Harris wirkt ruhig, fast schon entspannt. Auf die Frage, weshalb sie sich entschieden hat, mit Cooper zu sprechen, sagt sie: „Ich mag an dir, dass du deine Stimme mit dem Podcast wirklich für deine Hörerinnen nutzt.“

Kritik wegen Polit-Gästen

Alex Cooper dürfte damit eine der erfolgreichsten Episoden von „Call Her Daddy“ veröffentlicht haben. Doch sie erntete auch viel Kritik dafür, beteuerte sie doch einst, Gespräche mit dem Weißen Haus abgelehnt zu haben. Politiker sollten zu CNN oder Fox gehen. Nun hat sie ihre Meinung geändert.

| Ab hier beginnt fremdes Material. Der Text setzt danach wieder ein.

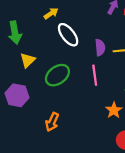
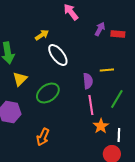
purple semicircle: (100, 47) -> (88, 81), moved
pink line: (95, 75) -> (91, 105), moved

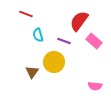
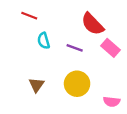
red semicircle: (79, 21) -> (93, 24), turned -80
yellow circle: (54, 62) -> (77, 84), moved

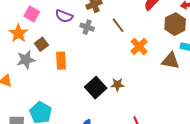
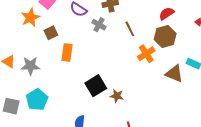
brown hexagon: (175, 24) -> (165, 37), moved
gray star: (26, 60) -> (30, 66), moved
brown star: (117, 85) -> (117, 96), moved

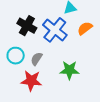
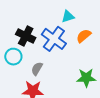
cyan circle: (16, 56) -> (13, 57), moved
green star: (69, 70) -> (86, 78), moved

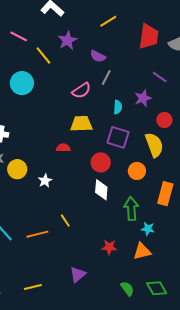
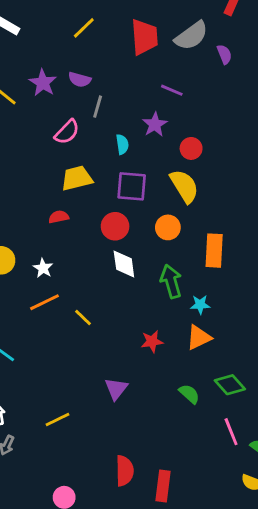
purple star: (68, 40) -> (43, 83), moved
orange line: (37, 234) -> (45, 302), moved

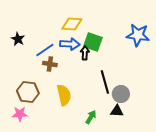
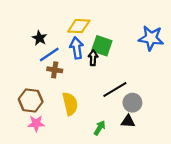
black star: (18, 39) -> (39, 38), moved
blue arrow: (70, 44) -> (77, 48), turned -102
black line: (105, 82) -> (115, 90), turned 75
pink star: (20, 114) -> (36, 123), moved

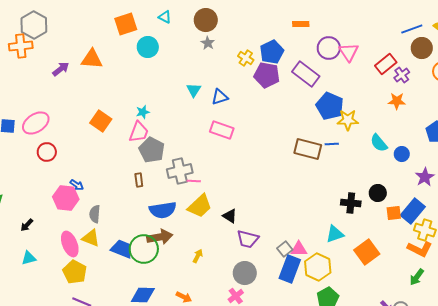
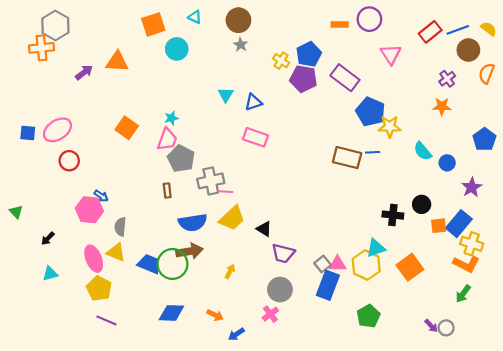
purple circle: (329, 48) -> (369, 19), moved
red rectangle: (386, 64) -> (430, 32), moved
yellow hexagon: (318, 267) -> (366, 265), moved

In einer langen Erklärung vor dem eigentlichen Interview erörtert sie, lange gezögert zu haben, das Interview zu führen. Sie habe aber nicht hinnehmen können, dass Frauen ein solch großes Thema dieses Wahlkampfs seien und sie kein Teil davon sei. Sie habe Donald Trump außerdem angeboten, ebenfalls in ihren Podcast zu kommen.

Hat der Podcast damit seine Unschuld verloren? Oder war es nicht schon immer eine Art politischer Akt, wenn Frauen freimütig mit ihrer Sexualität umgingen? So gesehen war der Podcast nie nicht politisch. Alex Cooper ist den Weg nur konsequent zu Ende gegangen.

Dieser Beitrag ist ursprünglich in der News-Printausgabe Nr. 49/2025 erschienen.